### Given material

————————

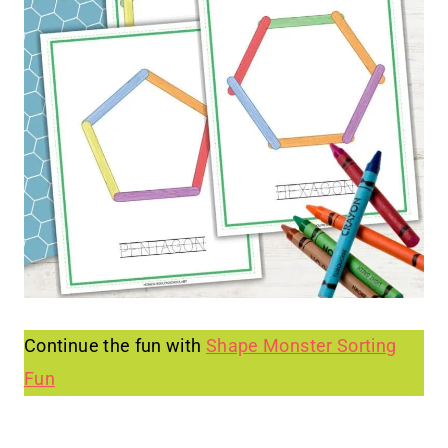
Continue the fun with
Shape Monster Sorting
Fun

————————

### Required action
All of the material above should be copied exactly, minus the pictures.

### Response to the exercise
Continue the fun with
Shape Monster Sorting
Fun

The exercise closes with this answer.